The Service in 2007 issued proposed regulations to section 704(c)(1)(B) and related provisions confirming and supplementing Rev. Rul. 2004-43, supra., that such provision would not apply to an assets-over merger where the transferor-partnership is terminated as a result of the merger. Still, Prop. Reg. §1.704-4(c)(4)(ii) states that section 704(c)(1)(B) applies to the transferee-partnership’s subsequent distribution of section 704(c) property contributed by the transferor partnership to the transferee partnership in an assets over merger under certain conditions. See Prop. Regs. §§1.704-4(c)(4)(iii)(A)-(D).
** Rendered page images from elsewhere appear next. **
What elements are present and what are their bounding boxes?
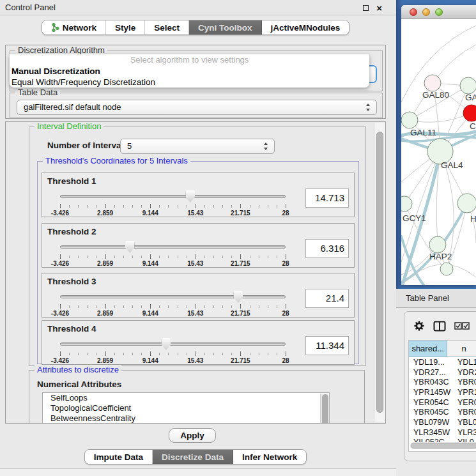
network-node[interactable] <box>457 194 476 213</box>
apply-button[interactable]: Apply <box>169 428 216 443</box>
minimize-window-icon[interactable] <box>422 8 430 16</box>
network-window[interactable]: GAL80GACGAL11GAL4GCY1HHAP2 <box>401 5 476 285</box>
table-cell: YDL19... <box>409 358 454 367</box>
table-scrollbar-thumb[interactable] <box>411 443 476 449</box>
zoom-window-icon[interactable] <box>435 8 443 16</box>
node-label: GAL11 <box>410 128 436 137</box>
threshold-1-value[interactable]: 14.713 <box>305 188 349 208</box>
network-node[interactable] <box>429 236 446 253</box>
threshold-label: Threshold 3 <box>47 277 96 286</box>
slider-scale: -3.4262.8599.14415.4321.71528 <box>60 357 286 365</box>
close-panel-icon[interactable]: × <box>376 3 382 13</box>
table-cell: YDL1 <box>454 358 476 367</box>
table-cell: YER054C <box>409 398 454 407</box>
group-title: Attributes to discretize <box>35 365 121 374</box>
tick-mark <box>78 205 79 208</box>
select-columns-checkbox-icon[interactable] <box>454 322 470 330</box>
tab-impute-data[interactable]: Impute Data <box>85 450 153 464</box>
table-row[interactable]: YER054CYER0 <box>409 397 476 408</box>
table-row[interactable]: YPR145WYPR1 <box>409 387 476 397</box>
tick-mark <box>96 353 96 355</box>
list-scrollbar-thumb[interactable] <box>322 394 328 424</box>
table-panel-title: Table Panel <box>406 293 449 303</box>
dropdown-option-equal-width-frequency[interactable]: Equal Width/Frequency Discretization <box>10 77 369 88</box>
tab-discretize-data[interactable]: Discretize Data <box>153 450 233 464</box>
threshold-3-value[interactable]: 21.4 <box>305 289 349 308</box>
table-data-combobox[interactable]: galFiltered.sif default node <box>17 100 377 115</box>
numerical-attributes-list[interactable]: SelfLoopsTopologicalCoefficientBetweenne… <box>42 392 330 424</box>
table-row[interactable]: YBR043CYBR0 <box>409 377 476 387</box>
threshold-2-value[interactable]: 6.316 <box>305 239 349 258</box>
tick-mark <box>268 256 268 258</box>
tick-mark <box>87 205 88 208</box>
tab-style[interactable]: Style <box>106 20 145 35</box>
slider-track <box>60 342 286 346</box>
list-scrollbar[interactable] <box>320 394 328 424</box>
tab-network[interactable]: Network <box>42 20 106 35</box>
gear-icon[interactable] <box>413 320 425 332</box>
tick-mark <box>123 353 124 355</box>
tick-mark <box>187 353 187 355</box>
slider-thumb[interactable] <box>125 241 135 253</box>
network-node[interactable] <box>460 77 476 94</box>
columns-icon[interactable] <box>433 321 446 332</box>
network-node[interactable] <box>401 196 412 211</box>
tab-label: Infer Network <box>242 452 297 462</box>
threshold-4-value[interactable]: 11.344 <box>305 336 349 355</box>
threshold-3-slider[interactable]: -3.4262.8599.14415.4321.71528 <box>60 290 286 316</box>
tab-infer-network[interactable]: Infer Network <box>233 450 306 464</box>
float-window-icon[interactable] <box>363 5 369 11</box>
table-row[interactable]: YBL079WYBL0 <box>409 417 476 427</box>
tick-mark <box>123 305 124 308</box>
column-header-shared-name[interactable]: shared... <box>409 341 447 357</box>
network-node[interactable] <box>463 105 476 121</box>
table-horizontal-scrollbar[interactable] <box>410 442 476 449</box>
threshold-1-slider[interactable]: -3.4262.8599.14415.4321.71528 <box>60 190 286 215</box>
tab-select[interactable]: Select <box>145 20 189 35</box>
column-header-name[interactable]: n <box>447 341 476 357</box>
node-label: GA <box>465 93 476 102</box>
network-canvas[interactable]: GAL80GACGAL11GAL4GCY1HHAP2 <box>401 19 476 285</box>
threshold-label: Threshold 1 <box>47 176 96 186</box>
close-window-icon[interactable] <box>410 8 417 16</box>
tick-mark <box>159 205 160 208</box>
tick-mark <box>231 205 232 208</box>
scale-label: -3.426 <box>51 260 69 267</box>
combo-value: 5 <box>127 141 132 151</box>
table-row[interactable]: YDL19...YDL1 <box>409 357 476 367</box>
threshold-2-slider[interactable]: -3.4262.8599.14415.4321.71528 <box>60 240 286 266</box>
node-label: GAL80 <box>422 90 449 100</box>
attribute-item[interactable]: SelfLoops <box>43 393 329 403</box>
network-node[interactable] <box>424 75 441 91</box>
panel-scrollbar-thumb[interactable] <box>376 132 383 413</box>
network-node[interactable] <box>401 112 418 128</box>
tick-mark <box>231 353 232 355</box>
network-node[interactable] <box>440 263 453 275</box>
scale-label: 21.715 <box>231 357 250 364</box>
number-of-intervals-combobox[interactable]: 5 <box>120 139 275 154</box>
scale-label: 21.715 <box>231 260 250 267</box>
dropdown-option-manual-discretization[interactable]: Manual Discretization <box>10 66 369 77</box>
slider-scale: -3.4262.8599.14415.4321.71528 <box>60 210 286 217</box>
table-row[interactable]: YLR345WYLR3 <box>409 427 476 438</box>
table-row[interactable]: YBR045CYBR0 <box>409 407 476 417</box>
tick-mark <box>222 205 223 208</box>
threshold-4-slider[interactable]: -3.4262.8599.14415.4321.71528 <box>60 337 286 363</box>
attribute-item[interactable]: BetweennessCentrality <box>43 413 329 424</box>
slider-thumb[interactable] <box>233 291 243 303</box>
attribute-item[interactable]: TopologicalCoefficient <box>43 403 329 413</box>
tab-cyni-toolbox[interactable]: Cyni Toolbox <box>189 20 262 35</box>
tick-mark <box>213 205 214 208</box>
tab-jactivemnodules[interactable]: jActiveMNodules <box>262 20 349 35</box>
tick-mark <box>60 351 61 356</box>
tick-mark <box>69 256 70 258</box>
tick-mark <box>78 305 79 308</box>
tick-mark <box>259 205 259 208</box>
tick-mark <box>250 205 250 208</box>
tick-mark <box>87 353 88 355</box>
panel-scrollbar[interactable] <box>374 123 385 422</box>
slider-thumb[interactable] <box>185 190 195 203</box>
slider-thumb[interactable] <box>161 338 171 350</box>
slider-ticks <box>60 351 286 357</box>
table-row[interactable]: YDR27...YDR2 <box>409 367 476 378</box>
In an assets over merger, a new 7 year period will not start for the initial section 704(c) gain or loss to the extent such difference has not be eliminated by remedial or curative allocations or by reporting section 704(c) gain or loss. Still, a distribution of contributed property to another partner after the completion of the assets over merger would tripper application of section 704(c) to the original contributor of the property if within the 7 year period. Of course a new section 704(c) amount and commencement of a new 7 year period would apply to booked-up gain or loss as a result of the merger. See Prop. Regs. §§1.704-4(c)(4)(ii)(D). The proposed regulations retain the rule in Rev. Rul. 2004-43 which provided that such rules would not apply to reverse section 704(c) gain or loss. See Treas. Reg. §1.704-3(a)(6)(i).

 

Application to Revaluations

Under Treas. Reg. §1.704-1(b)(2)(iv)(f), the partners in a partnership may agree, as part of the partnership agreement, to revalue the partnership’s property to current FMV on the happening of certain events such as contributions or distributions to or from the partnership. The re-valuation increases or decreases the book-tax differences in the partners’ capital accounts. This in turn re-vitalizes further application of section 704(c) which in such instance is referred to as a “reverse section 704(c) allocation”. Partnerships having reverse section 704(c) allocations do not need to employ the same allocation method used for “forward” section 704(c) allocations. If there are more than one reverse section 704(c) allocations caused by re-valuations, the allocations among the “reverse” allocations can vary as long as the method selected is reasonable. This provides the partnership and its members with flexibility on how to account for and adjust such book-tax differences in the asset pool held by the venture.

It is somewhat agreed by tax practitioners working in the partnership area that clearer and more definitive guidance is needed in this area. This “musing” serves simply as a reminder that this area continues to offer a great degree of flexibility but at the cost of a complex and uncertain landscape.